Randall made a tut-tut n
oise, raised his eyebrows at Beverly and pointed to the napkin holder still spinning above their plates.
“Oh. Sorry,” she said. The metallic ring floated back down to her place mat.
“What do you believe?” Charlie asked.
“I believe it’s a little of both, actually. I mostly agree with Malcolm, who thinks our craft is just a unique ability. Especially when I look at the demographics in our community. We have some highly philosophical witches among us, while others are much more secular. Some of them have strong religious practices. Others have never stepped foot into a place of worship in their lives. What we can do isn’t necessarily affected by what source we believe it comes from.
“But,” she added, looking into Charlie’s eyes, “I do believe that our craft affects how we view the world. Before I was popped I had never heard that music, that song that seems to come from all living things. Sometimes when I hear it today, I find myself weeping because it’s so beautiful. I believe it allows me to sense a certain beauty in the world that I wouldn’t have been able to if I didn’t have this legacy in my blood or if I wasn’t a full witch. I care deeply for this planet and its welfare. It definitely has affected my philosophy of life.”
Randall interrupted. “Yeah, but Grace can do all the stuff you can. Doesn’t sound like she has much concern for the planet other than what she can get out of it.”

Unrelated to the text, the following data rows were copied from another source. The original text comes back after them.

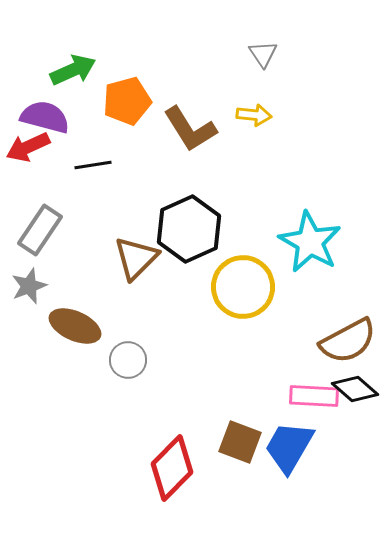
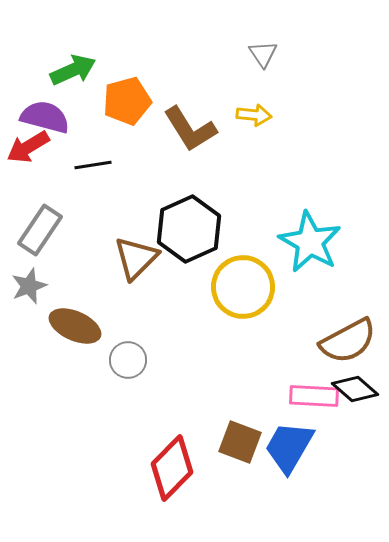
red arrow: rotated 6 degrees counterclockwise
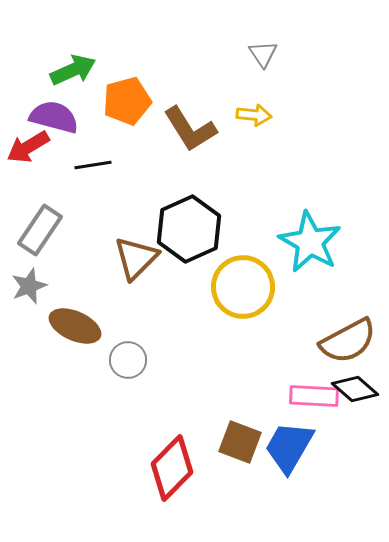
purple semicircle: moved 9 px right
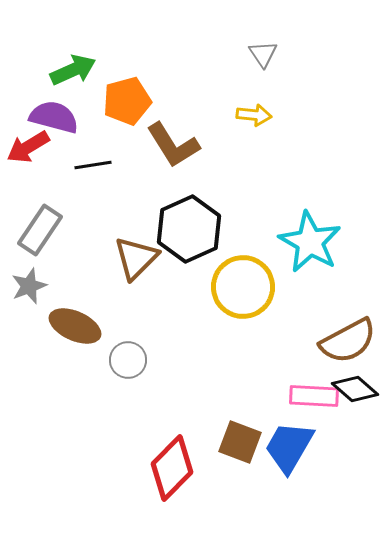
brown L-shape: moved 17 px left, 16 px down
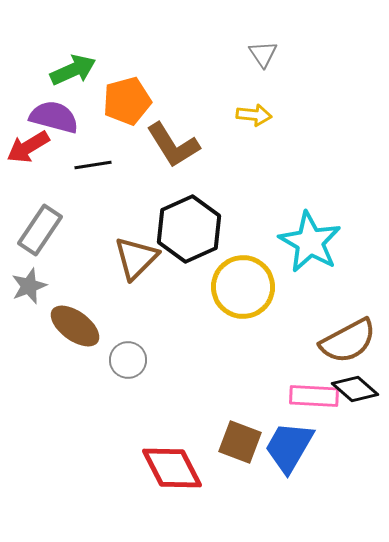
brown ellipse: rotated 12 degrees clockwise
red diamond: rotated 72 degrees counterclockwise
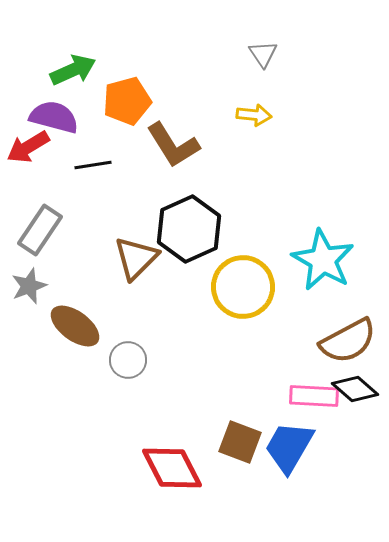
cyan star: moved 13 px right, 18 px down
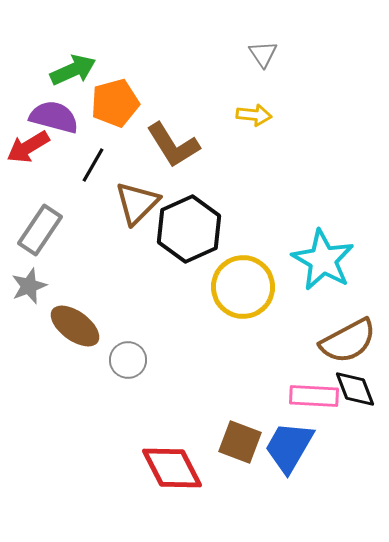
orange pentagon: moved 12 px left, 2 px down
black line: rotated 51 degrees counterclockwise
brown triangle: moved 1 px right, 55 px up
black diamond: rotated 27 degrees clockwise
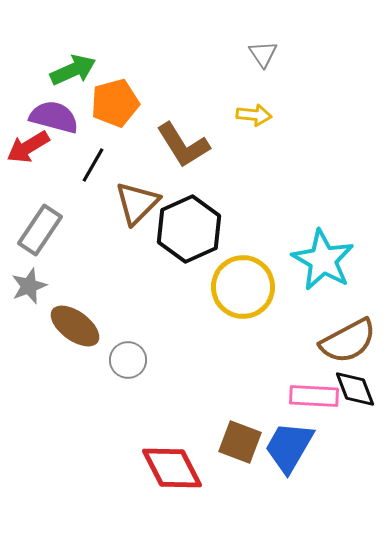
brown L-shape: moved 10 px right
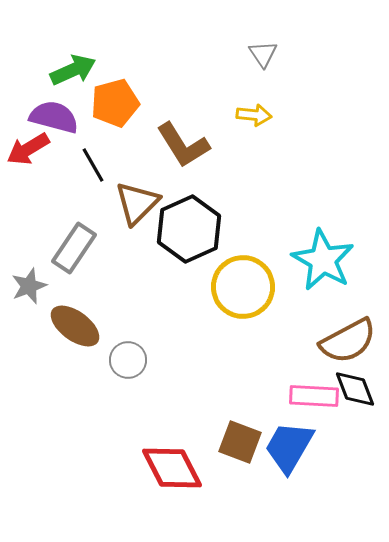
red arrow: moved 2 px down
black line: rotated 60 degrees counterclockwise
gray rectangle: moved 34 px right, 18 px down
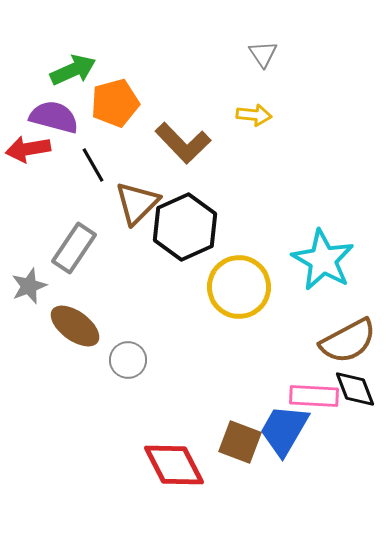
brown L-shape: moved 2 px up; rotated 12 degrees counterclockwise
red arrow: rotated 21 degrees clockwise
black hexagon: moved 4 px left, 2 px up
yellow circle: moved 4 px left
blue trapezoid: moved 5 px left, 17 px up
red diamond: moved 2 px right, 3 px up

“True. To me it isn’t as cut and dried as the people on either side of the debate try to make it. I mostly know that I stand with the secular side. But I can’t help wondering how Maria Callas’s talents affected her worldview. Or Michael Jordan. Look how strong, how elegant, he is. His ability to manipulate the ball like that, or his shooting precision—don’t you think that if he were just an average guy, he would experience life differently?”
They ate in silence for a while, each lost in thought.
None of them noticed the slight change in the way the fire flickered in the fireplace as if a sudden draft made the flames flutter.
None of them noticed one flame licking at the air, higher than the others, stretching slightly, becoming more solid. As the three people continued to eat their dinner, they were unaware that several flames leaned in together, looking for a moment like bound stalks of fiery wheat, bending forward as if listening.